LightHouse: A Survey of AGI Hallucination
Feng Wang
TL;DR
LightHouse provides a structured survey of AGI hallucination, offering a taxonomy of three primary hallucination types and detailing how data distribution, information timeliness, and cross-modal ambiguity drive emergence. It covers mitigation across data, training, and inference, including RLHF, retrieval-augmented methods, and post-hoc approaches, and reviews evaluation benchmarks across language and multimodal modalities. The paper highlights the complex role of hallucinations as both a safety risk and a potential driver of creativity, and calls for data- and modality-specific research to advance robust AGI systems. This work informs researchers and practitioners about current gaps and practical directions for reducing hallucinations in next-generation AGI systems.
Abstract
With the development of artificial intelligence, large-scale models have become increasingly intelligent.
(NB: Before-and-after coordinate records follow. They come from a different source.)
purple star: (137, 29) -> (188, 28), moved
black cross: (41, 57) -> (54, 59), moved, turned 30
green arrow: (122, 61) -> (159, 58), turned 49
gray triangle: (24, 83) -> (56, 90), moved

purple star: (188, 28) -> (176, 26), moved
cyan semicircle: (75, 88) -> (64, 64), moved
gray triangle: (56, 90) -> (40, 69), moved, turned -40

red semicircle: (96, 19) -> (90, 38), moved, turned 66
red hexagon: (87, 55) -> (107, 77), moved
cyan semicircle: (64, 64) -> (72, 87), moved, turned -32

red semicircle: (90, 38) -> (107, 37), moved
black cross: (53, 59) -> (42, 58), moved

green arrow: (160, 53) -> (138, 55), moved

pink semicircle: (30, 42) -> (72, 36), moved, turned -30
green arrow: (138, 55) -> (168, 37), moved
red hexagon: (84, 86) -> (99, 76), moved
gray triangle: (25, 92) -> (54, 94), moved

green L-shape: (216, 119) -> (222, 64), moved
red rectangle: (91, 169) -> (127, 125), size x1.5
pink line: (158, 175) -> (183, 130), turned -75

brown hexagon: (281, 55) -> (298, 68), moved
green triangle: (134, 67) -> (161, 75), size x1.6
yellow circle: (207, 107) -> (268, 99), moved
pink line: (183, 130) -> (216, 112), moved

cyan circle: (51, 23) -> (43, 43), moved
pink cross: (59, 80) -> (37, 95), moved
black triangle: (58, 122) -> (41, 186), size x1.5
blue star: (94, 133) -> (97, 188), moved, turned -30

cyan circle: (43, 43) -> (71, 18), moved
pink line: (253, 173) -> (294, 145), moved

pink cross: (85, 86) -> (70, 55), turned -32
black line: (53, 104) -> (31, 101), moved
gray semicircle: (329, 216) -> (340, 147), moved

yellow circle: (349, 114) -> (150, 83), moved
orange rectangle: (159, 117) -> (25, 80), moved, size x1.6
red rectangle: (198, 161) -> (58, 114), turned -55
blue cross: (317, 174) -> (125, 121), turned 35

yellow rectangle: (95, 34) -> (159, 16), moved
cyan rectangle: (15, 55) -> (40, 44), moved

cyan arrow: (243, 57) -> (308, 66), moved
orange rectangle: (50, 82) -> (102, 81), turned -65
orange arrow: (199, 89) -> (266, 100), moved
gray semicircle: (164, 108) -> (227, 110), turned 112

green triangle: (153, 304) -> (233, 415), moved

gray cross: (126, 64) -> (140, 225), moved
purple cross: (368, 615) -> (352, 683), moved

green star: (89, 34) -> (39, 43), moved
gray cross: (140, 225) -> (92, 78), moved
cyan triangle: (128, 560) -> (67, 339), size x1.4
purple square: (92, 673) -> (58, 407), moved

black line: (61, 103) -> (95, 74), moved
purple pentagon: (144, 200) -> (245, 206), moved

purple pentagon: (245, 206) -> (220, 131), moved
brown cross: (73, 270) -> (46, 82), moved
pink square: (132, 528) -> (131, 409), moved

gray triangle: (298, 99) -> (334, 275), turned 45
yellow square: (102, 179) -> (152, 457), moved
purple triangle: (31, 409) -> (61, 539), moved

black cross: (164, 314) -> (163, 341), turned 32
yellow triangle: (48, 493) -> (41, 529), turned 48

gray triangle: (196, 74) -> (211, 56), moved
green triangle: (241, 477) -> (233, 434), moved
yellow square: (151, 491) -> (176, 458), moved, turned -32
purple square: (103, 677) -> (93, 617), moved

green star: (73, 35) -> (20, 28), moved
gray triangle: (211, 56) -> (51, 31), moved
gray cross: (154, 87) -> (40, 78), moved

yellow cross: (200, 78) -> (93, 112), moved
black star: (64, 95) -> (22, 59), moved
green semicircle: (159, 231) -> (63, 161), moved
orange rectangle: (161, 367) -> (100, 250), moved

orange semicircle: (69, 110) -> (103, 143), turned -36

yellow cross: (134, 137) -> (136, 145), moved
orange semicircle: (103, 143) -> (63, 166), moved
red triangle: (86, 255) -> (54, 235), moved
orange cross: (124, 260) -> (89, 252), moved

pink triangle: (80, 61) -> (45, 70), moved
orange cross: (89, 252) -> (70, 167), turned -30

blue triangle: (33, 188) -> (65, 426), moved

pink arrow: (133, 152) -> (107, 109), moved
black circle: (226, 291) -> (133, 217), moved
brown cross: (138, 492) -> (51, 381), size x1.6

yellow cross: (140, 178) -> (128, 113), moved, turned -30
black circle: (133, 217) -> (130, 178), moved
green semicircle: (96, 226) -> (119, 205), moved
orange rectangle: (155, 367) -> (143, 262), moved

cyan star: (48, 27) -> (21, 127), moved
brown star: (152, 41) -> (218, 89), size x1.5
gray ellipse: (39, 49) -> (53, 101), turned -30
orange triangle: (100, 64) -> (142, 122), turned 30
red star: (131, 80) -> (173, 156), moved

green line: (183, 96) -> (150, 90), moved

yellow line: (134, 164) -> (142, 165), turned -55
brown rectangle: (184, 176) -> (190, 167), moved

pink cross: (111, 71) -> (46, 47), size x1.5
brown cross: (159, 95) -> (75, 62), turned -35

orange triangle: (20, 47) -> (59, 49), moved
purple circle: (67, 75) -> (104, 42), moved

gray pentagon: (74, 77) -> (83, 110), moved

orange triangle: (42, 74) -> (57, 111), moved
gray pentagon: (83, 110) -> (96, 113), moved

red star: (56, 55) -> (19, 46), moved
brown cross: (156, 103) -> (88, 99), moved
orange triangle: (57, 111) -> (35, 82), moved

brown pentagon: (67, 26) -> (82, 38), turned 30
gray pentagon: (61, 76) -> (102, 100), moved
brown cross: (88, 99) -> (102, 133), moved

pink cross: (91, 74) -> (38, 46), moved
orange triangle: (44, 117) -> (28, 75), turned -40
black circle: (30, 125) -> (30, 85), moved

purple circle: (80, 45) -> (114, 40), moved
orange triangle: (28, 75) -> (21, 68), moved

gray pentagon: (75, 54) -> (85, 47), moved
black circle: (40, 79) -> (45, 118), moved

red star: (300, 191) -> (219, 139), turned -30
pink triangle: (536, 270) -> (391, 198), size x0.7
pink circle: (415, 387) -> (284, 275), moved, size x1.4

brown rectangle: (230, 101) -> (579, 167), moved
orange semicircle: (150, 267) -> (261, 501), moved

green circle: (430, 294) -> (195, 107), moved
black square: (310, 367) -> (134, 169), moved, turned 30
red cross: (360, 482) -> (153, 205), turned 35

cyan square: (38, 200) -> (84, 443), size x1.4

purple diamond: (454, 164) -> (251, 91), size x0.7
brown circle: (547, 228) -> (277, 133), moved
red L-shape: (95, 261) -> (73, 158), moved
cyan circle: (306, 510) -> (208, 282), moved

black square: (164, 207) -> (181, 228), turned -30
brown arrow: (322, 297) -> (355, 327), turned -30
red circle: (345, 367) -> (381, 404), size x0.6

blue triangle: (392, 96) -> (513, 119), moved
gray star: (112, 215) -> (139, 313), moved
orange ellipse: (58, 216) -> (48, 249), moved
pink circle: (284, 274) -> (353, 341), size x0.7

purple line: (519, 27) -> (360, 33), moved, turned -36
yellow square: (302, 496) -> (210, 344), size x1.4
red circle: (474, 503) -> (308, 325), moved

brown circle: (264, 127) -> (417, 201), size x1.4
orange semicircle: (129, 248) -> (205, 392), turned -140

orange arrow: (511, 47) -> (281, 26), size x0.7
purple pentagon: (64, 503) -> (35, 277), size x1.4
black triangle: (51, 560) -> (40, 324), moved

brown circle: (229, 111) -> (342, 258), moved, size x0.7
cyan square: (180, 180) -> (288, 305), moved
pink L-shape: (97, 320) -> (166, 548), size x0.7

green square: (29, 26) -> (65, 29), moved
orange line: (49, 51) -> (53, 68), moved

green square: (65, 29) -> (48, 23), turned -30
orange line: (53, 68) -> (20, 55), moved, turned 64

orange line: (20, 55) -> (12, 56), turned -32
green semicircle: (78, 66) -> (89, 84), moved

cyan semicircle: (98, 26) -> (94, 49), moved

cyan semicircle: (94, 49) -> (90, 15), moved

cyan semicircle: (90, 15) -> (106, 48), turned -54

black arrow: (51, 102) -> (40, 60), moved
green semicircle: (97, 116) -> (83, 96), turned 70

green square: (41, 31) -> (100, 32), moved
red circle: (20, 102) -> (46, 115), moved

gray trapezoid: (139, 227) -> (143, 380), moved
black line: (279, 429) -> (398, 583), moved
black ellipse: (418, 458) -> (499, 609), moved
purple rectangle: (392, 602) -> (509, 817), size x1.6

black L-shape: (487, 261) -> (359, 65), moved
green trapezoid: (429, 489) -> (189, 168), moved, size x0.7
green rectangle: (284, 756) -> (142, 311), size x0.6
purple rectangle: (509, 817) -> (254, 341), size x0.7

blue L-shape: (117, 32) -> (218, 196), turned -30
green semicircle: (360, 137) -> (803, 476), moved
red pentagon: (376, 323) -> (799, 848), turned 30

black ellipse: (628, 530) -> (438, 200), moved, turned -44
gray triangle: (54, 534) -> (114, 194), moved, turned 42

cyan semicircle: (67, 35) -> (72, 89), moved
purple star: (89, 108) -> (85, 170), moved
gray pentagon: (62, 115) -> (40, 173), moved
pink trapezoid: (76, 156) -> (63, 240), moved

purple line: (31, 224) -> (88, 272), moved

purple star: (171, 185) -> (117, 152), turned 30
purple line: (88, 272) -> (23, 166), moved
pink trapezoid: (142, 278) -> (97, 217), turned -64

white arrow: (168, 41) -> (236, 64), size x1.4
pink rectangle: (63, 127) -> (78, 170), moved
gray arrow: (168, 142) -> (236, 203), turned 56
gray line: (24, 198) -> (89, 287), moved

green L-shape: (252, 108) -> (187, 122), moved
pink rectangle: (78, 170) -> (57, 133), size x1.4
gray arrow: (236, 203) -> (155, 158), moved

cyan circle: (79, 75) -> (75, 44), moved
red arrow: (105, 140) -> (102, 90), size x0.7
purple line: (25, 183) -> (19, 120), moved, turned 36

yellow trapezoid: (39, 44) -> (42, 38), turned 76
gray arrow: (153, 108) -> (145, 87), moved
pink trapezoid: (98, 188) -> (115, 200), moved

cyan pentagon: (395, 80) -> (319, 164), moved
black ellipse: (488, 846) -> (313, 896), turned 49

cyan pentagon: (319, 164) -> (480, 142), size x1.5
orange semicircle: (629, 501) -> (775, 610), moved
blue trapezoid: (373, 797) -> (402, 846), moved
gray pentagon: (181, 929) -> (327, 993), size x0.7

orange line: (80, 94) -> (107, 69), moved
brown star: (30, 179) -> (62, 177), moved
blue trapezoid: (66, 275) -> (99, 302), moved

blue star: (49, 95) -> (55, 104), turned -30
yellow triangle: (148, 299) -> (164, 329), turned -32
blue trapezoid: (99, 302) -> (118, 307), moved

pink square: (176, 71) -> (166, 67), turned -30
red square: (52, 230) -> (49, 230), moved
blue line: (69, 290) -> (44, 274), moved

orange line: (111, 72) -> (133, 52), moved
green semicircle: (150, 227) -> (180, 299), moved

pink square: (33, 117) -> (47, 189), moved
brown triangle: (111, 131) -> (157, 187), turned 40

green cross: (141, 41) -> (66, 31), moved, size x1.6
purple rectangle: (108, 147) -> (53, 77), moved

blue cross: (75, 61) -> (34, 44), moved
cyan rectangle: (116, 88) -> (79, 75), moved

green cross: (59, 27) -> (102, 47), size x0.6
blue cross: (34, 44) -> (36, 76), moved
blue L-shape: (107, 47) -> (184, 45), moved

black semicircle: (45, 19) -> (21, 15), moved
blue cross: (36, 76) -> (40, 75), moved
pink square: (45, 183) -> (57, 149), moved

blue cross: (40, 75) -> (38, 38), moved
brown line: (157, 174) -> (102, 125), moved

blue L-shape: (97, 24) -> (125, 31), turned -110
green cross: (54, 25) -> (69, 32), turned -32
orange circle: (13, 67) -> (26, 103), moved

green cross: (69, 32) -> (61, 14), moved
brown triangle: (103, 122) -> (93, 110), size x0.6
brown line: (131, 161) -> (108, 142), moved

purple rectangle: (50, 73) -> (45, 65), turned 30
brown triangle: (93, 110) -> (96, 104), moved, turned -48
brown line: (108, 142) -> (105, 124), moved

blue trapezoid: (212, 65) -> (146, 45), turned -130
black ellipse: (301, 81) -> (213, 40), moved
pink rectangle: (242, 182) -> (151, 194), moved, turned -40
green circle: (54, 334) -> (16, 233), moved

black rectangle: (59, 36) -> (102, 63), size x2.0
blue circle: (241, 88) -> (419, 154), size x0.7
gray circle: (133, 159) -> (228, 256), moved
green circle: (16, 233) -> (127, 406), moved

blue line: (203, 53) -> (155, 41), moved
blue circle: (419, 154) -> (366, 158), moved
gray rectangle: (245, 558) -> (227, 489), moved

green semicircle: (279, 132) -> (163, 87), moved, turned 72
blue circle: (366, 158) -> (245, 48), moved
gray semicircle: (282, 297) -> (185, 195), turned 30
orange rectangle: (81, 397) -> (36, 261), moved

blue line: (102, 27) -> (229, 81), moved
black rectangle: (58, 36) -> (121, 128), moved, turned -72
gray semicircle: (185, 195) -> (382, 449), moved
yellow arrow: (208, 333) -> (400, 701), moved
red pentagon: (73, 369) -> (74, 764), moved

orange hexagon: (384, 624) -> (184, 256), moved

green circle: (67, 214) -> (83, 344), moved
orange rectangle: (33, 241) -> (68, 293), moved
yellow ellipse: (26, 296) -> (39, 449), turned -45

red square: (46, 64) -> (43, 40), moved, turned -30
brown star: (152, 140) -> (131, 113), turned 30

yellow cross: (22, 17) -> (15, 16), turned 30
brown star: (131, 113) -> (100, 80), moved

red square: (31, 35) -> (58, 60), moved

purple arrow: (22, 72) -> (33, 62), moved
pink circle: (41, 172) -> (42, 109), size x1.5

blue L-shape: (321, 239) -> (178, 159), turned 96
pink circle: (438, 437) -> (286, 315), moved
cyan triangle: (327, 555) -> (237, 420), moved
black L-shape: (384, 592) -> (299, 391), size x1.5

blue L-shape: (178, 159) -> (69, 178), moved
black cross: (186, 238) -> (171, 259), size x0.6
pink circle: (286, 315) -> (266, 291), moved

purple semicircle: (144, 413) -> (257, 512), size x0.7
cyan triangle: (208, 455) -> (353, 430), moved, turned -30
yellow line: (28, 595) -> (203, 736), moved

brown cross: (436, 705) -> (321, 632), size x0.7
However, numerous studies indicate that hallucinations within these large models are a bottleneck hindering the development of AI research. In the pursuit of achieving strong artificial intelligence, a significant volume of research effort is being invested in the AGI (Artificial General Intelligence) hallucination research. Previous explorations have been conducted in researching hallucinations within LLMs (Large Language Models). As for multimodal AGI, research on hallucinations is still in an early stage. To further the progress of research in the domain of hallucinatory phenomena, we present a bird's eye view of hallucinations in AGI, summarizing the current work on AGI hallucinations and proposing some directions for future research.